According to new research from Ombudsman Services, consumers made 55 million complaints in 2016, up by three million from 2015 - and four in five (79%) people said they would be unlikely to return to a brand if their issue was handled badly.
However, the mobile industry came out of the survey relatively well, with complaints down from 9.9m in 2014 (15% of the total), to 8.3m in 2015 (16% of the total), and 6.9m in 2016 (13% of the total).
The fourth annual Consumer Action Monitor - the most-comprehensive multi-sector survey of its kind in the UK - finds that the retail sector is responsible for the most complaints (24%), followed by telecoms (13%) and energy (10%).

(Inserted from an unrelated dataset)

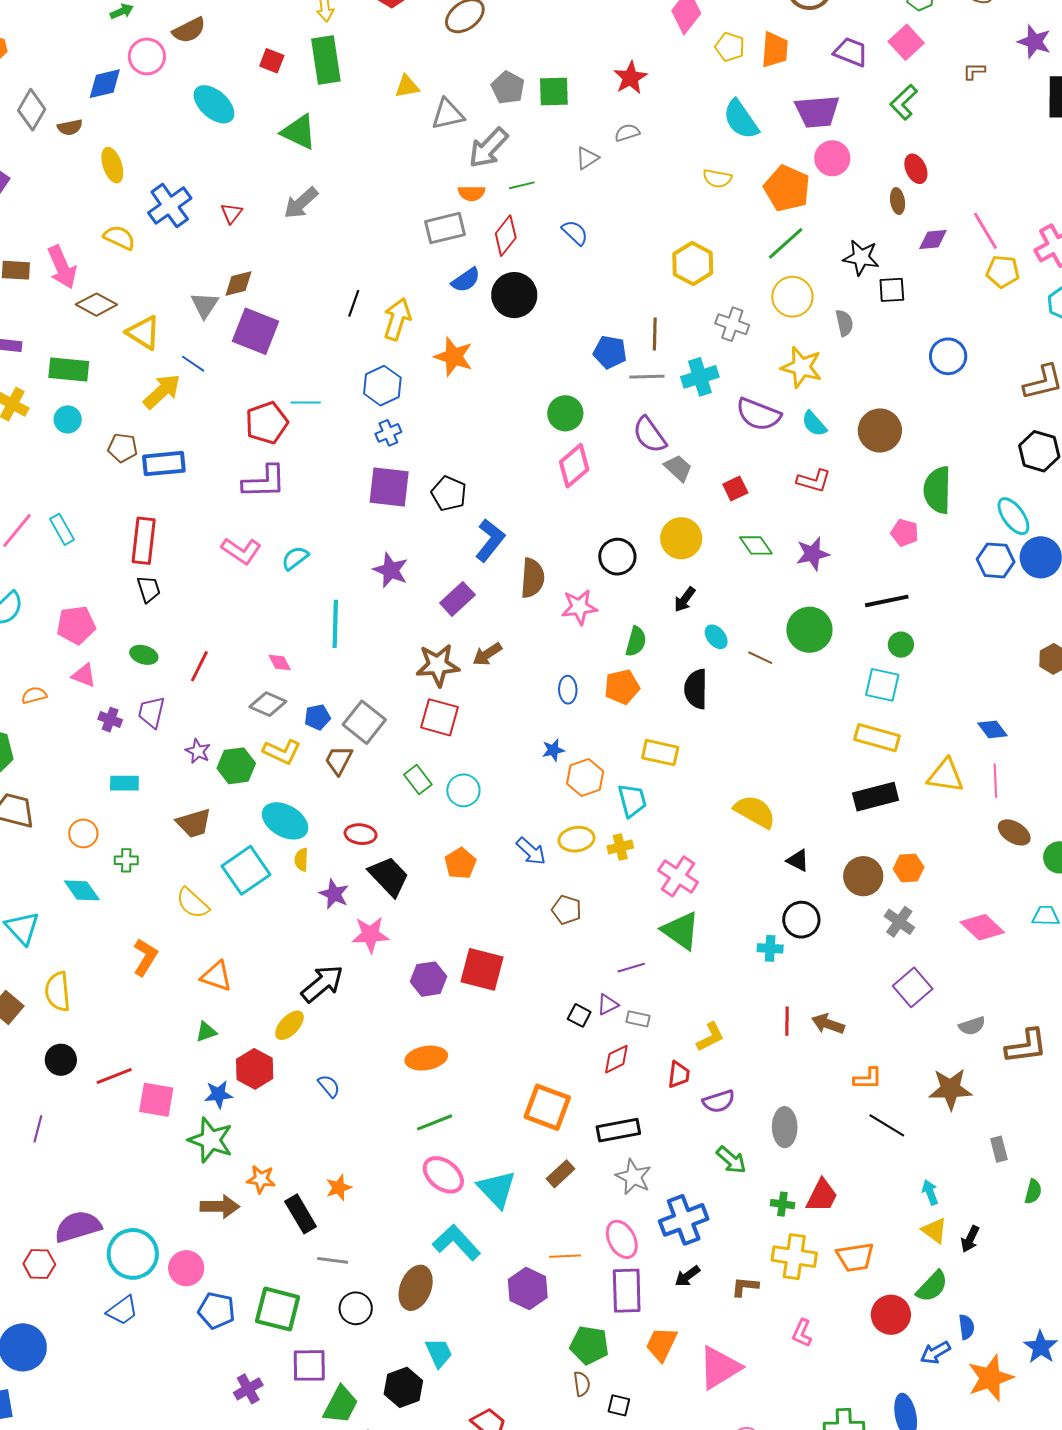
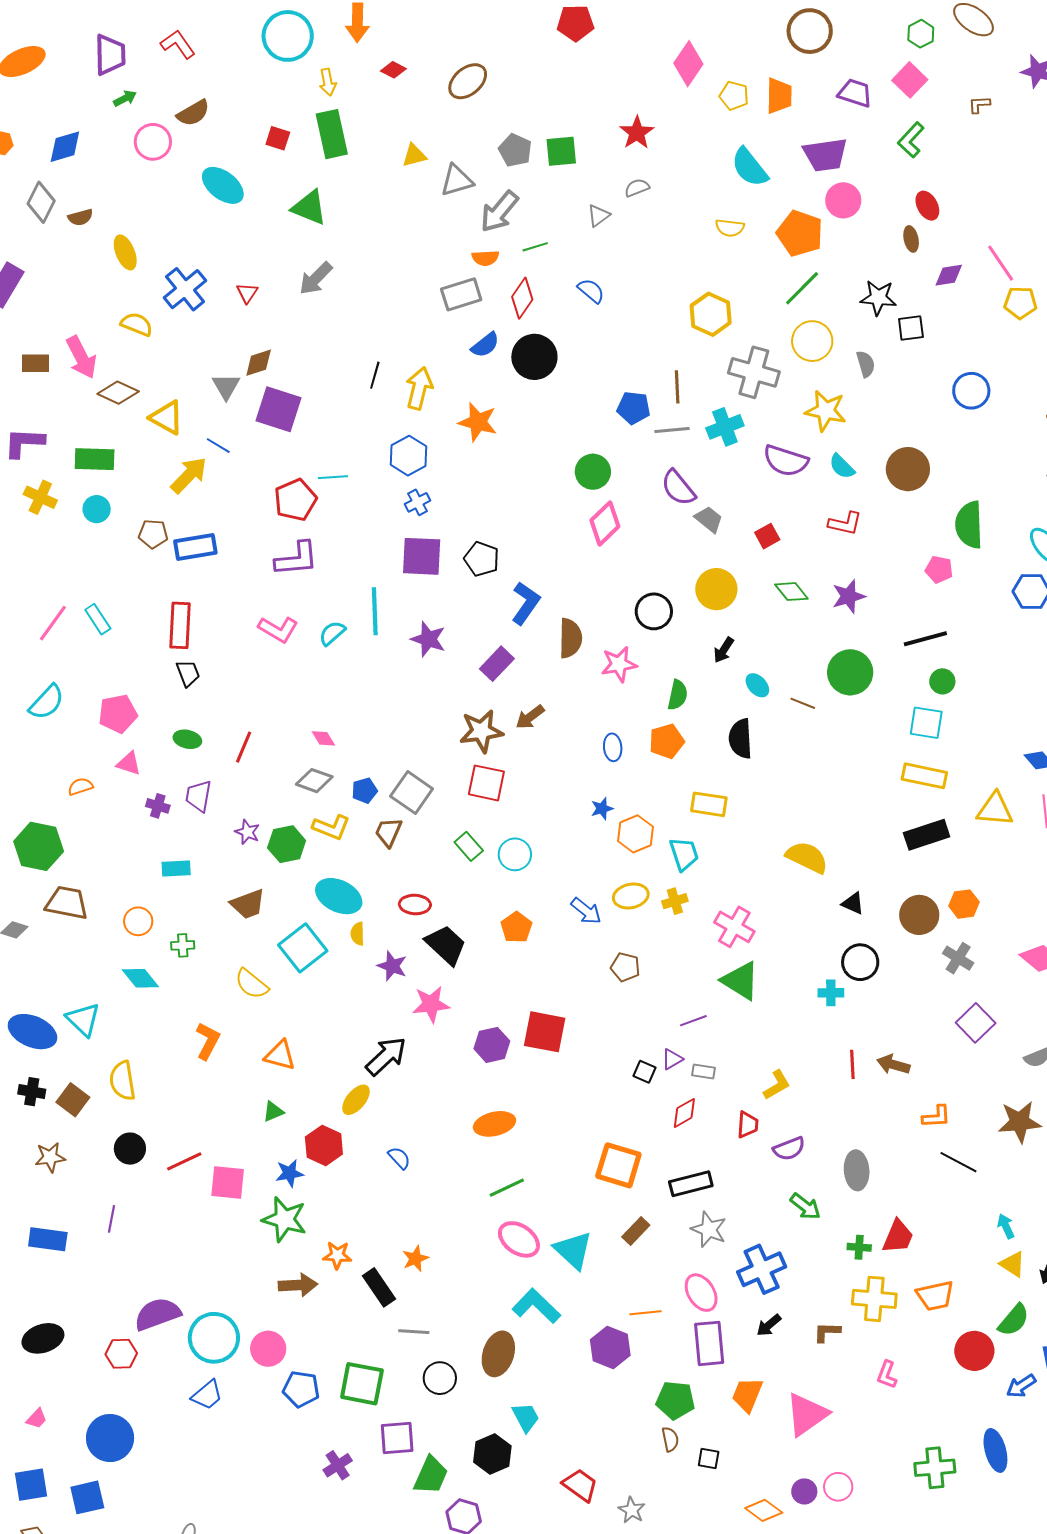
blue diamond: (105, 84) -> (65, 147), moved
gray cross: (732, 324) -> (754, 372), size x1.5
cyan line: (335, 624) -> (375, 611), moved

The report notes that continued bad service from brands leaves 28% of customers likely to vote with their feet by spending less or changing brands, at an estimated cost of £37 billion in cost to the companies, of which £2.98b accrued to the telecoms sector.
It goes on to argue that the number of complaints received may not be a true indicator of customer satisfaction, as 75 million issues may have been ‘ignored or swept under the rug due to apathy and long-term disillusionment with businesses.’
Of those who experienced an issue but did not complain about it, more than a quarter (28%) simply could not be bothered, and 19% said they do not believe companies listen to consumers.
Lewis Shand Smith, Chief Ombudsman at Ombudsman Services, said: "It is great that the Government is pursuing a responsible capitalism agenda, but this research shows that much more needs to be done to make the customer 'king' from a customer service point of view.’
‘The problem is that 63% of consumers feel disillusioned and feel resigned to poor service, and no longer trust businesses to do the right thing. At the moment, consumers feel that complaining is often a waste of their time, because they see no change in the behaviour of big business.’